Sunday, 28 October 2012

Skyfall v How I Spent My Summer Vacation

Skyfall v How I Spent My Summer Vacation


'Skyfall is where we start' sung Adele in the new Bond song, and indeed SKYFALL is where we start with this new post of Watch This, Not That.
Firstly I found the main song very OK. It fitted slot Adele into slot Bond, but it certainly didn't set my world on fire. Jack White got slated for his Quantum Of Solace theme, but at least it was different and had balls.
Anyway, I had a scary moment leading up to the film itself. I had misplaced my ticket stub between the box office stand and the cinema door, which is a rough distance of anywhere between 10 to 15 yards. I presented my Cineworld card to the manager, pleading my case and situation. He scoured the picture upon the card, then looked at me with piercing disdain.
"That's me with a Muslim beard," I jested in a benign attempt to strike up some banter and hopefully defuse the awkwardness. The picture had been taken in the summer of 2010 at the height of my four month beard. I was now clean shaven, unlike the manager holding the picture, who had a proud beard. I instantly regretted my misplaced racial slur.
Nevertheless he let us through and my Brother was quick to comment on my handling of the awful affair.
"Not very Bond like."
I agreed.
The film started and it we were off. I had waited four long years since the last Bond installment, and I was determined to savour and ingest every Bond note, nuance, and knock back a catering pack of chocolate Revels in the process.
The stunts were crazy-good, the girls; sassy, the scenery was incredibly stylish, sleek, exotic and that's just Javier Bardem's hair!
Javier Bardem delivers a fantastic monologue on his entrance, and will probably go down as one of the best along side Robert Shaw's tale of the Indianapolis in Jaws.
There is certainly similarities to The Dark Knight Rises even though Daniel Craig dismissed that in a recent interview with the BBC.
I cried at the end, and was the last to leave a packed theatre.
It was finally over. All the build up and hype. Like a gorgeous model promising fantastic sex and delivering, Bond had sucked every drop from me and I was exhausted; flaccid, like a wrung towel.

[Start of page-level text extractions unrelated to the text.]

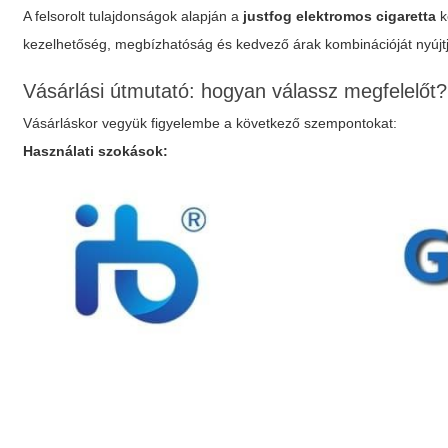
A felsorolt tulajdonságok alapján a
justfog elektromos cigaretta
k
kezelhetőség, megbízhatóság és kedvező árak kombinációját nyújt
Vásárlási útmutató: hogyan válassz megfelelőt?
Vásárláskor vegyük figyelembe a következő szempontokat:
Használati szokások: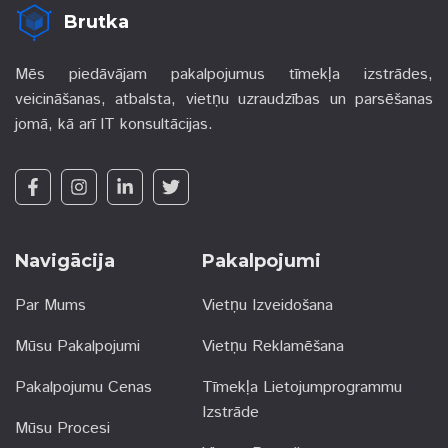
Brutka
Mēs piedāvājam pakalpojumus tīmekļa izstrādes,
veicināšanas, atbalsta, vietņu uzraudzības un parsēšanas
jomā, kā arī IT konsultācijas.
Navigācija
Pakalpojumi
Par Mums
Vietņu Izveidošana
Mūsu Pakalpojumi
Vietņu Reklamēšana
Pakalpojumu Cenas
Tīmekļa Lietojumprogrammu
Izstrāde
Mūsu Procesi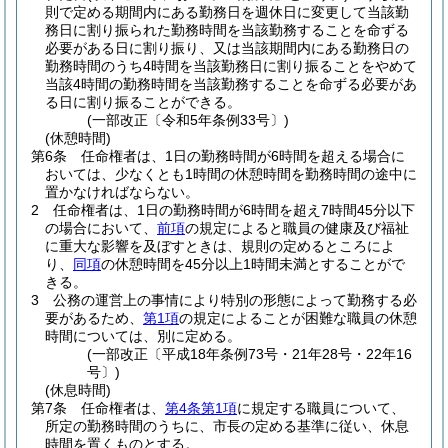
則で定める期間内にある勤務日を週休日に変更して当該勤
務日に割り振られた勤務時間を当該勤務することを命ずる
必要がある日に割り振り、又は当該期間内にある勤務日の
勤務時間のうち4時間を当該勤務日に割り振ることをやめて
当該4時間の勤務時間を当該勤務することを命ずる必要があ
る日に割り振ることができる。
(一部改正〔令和5年条例33号〕)
(休憩時間)
第6条
任命権者は、1日の勤務時間が6時間を超える場合に
おいては、少なくとも1時間の休憩時間を勤務時間の途中に
置かなければならない。
2
任命権者は、1日の勤務時間が6時間を超え7時間45分以下
の場合において、
前項
の規定によると職員の健康及び福祉
に重大な影響を及ぼすときは、規則の定めるところによ
り、
同項
の休憩時間を45分以上1時間未満とすることがで
きる。
3
公務の運営上の事情により特別の形態によって勤務する必
要があるため、
第1項
の規定によることが困難な職員の休憩
時間については、別に定める。
(一部改正〔平成18年条例73号・21年28号・22年16
号〕)
(休息時間)
第7条
任命権者は、
第4条第1項
に規定する職員について、
所定の勤務時間のうちに、市長の定める基準に従い、休息
時間を置くものとする。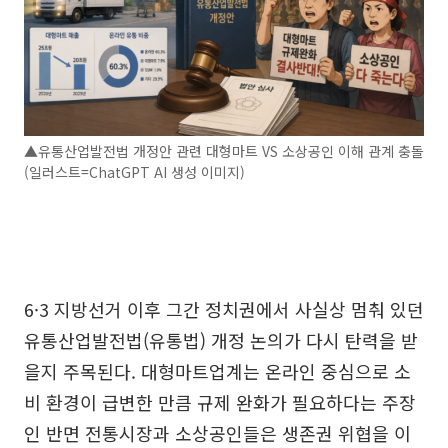
▲유통산업발전법 개정안 관련 대형마트 VS 소상공인 이해 관계 충돌
(일러스트=ChatGPT AI 생성 이미지)
6·3 지방선거 이후 그간 정치권에서 사실상 멈춰 있던
유통산업발전법(유통법) 개정 논의가 다시 탄력을 받
을지 주목된다. 대형마트업계는 온라인 중심으로 소
비 환경이 급변한 만큼 규제 완화가 필요하다는 주장
인 반면 전통시장과 소상공인들은 생존권 위협을 이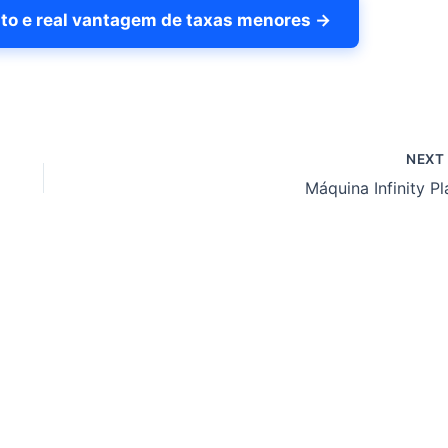
to e real vantagem de taxas menores →
NEX
Máquina Infinity Pl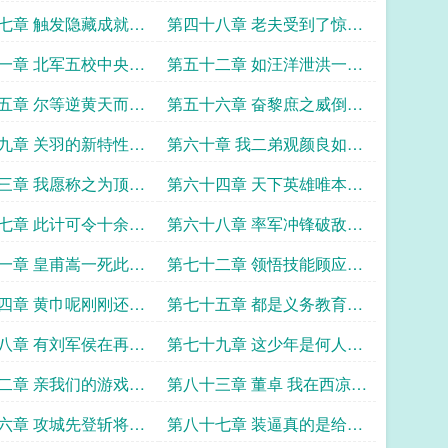
种
秒
七章 触发隐藏成就稷
第四十八章 老夫受到了惊吓
建者
容老夫缓缓
一章 北军五校中央禁
第五十二章 如汪洋泄洪一泻
千里
五章 尔等逆黄天而行
第五十六章 奋黎庶之威倒山
罚降世
河之悬
九章 关羽的新特性凤
第六十章 我二弟观颜良如插
标卖首尔
三章 我愿称之为顶上
第六十四章 天下英雄唯本初
兄与操耳
七章 此计可令十余万
第六十八章 率军冲锋破敌搴
首可令大汉山河永固
旗
一章 皇甫嵩一死此困
第七十二章 领悟技能顾应剑
法
四章 黄巾呢刚刚还这
第七十五章 都是义务教育结
个
果你偷偷去黄埔进修
八章 有刘军侯在再兴
第七十九章 这少年是何人年
世亦是可期
纪轻轻竟这般勇武
二章 亲我们的游戏正
第八十三章 董卓 我在西凉找
日上哦
马的那些年
六章 攻城先登斩将破
第八十七章 装逼真的是给关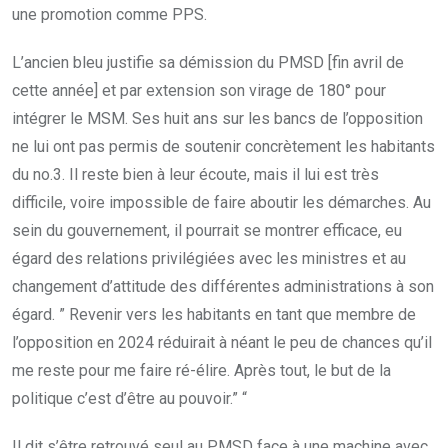
une promotion comme PPS.
L’ancien bleu justifie sa démission du PMSD [fin avril de
cette année] et par extension son virage de 180° pour
intégrer le MSM. Ses huit ans sur les bancs de l’opposition
ne lui ont pas permis de soutenir concrètement les habitants
du no.3. Il reste bien à leur écoute, mais il lui est très
difficile, voire impossible de faire aboutir les démarches. Au
sein du gouvernement, il pourrait se montrer efficace, eu
égard des relations privilégiées avec les ministres et au
changement d’attitude des différentes administrations à son
égard. ” Revenir vers les habitants en tant que membre de
l’opposition en 2024 réduirait à néant le peu de chances qu’il
me reste pour me faire ré-élire. Après tout, le but de la
politique c’est d’être au pouvoir.” “
Il dit s’être retrouvé seul au PMSD face à une machine avec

Later that night I nipped to Blockbusters and hired 'HOW I SPENT MY SUMMER VACATION'.
A Mel Gibson film about an American convict ordered to serve his time in a Mexican slum.
It was watchable, even though I fell asleep towards the end and dreamt of Bond.
I caught the end of the Gibson flick the next day. It certainly had atmosphere, a charm, and some good ideas.
It's no Beaver mind. That was the last Gibson flick that I watched. It's premise  was about a man who had given up his normal mundane life to adopt one of a shitty ventriloquist that spoke only through the medium of a hand puppet which he referred to as 'The Beaver'. That was interesting, novel and deserved a bit more attention than it got.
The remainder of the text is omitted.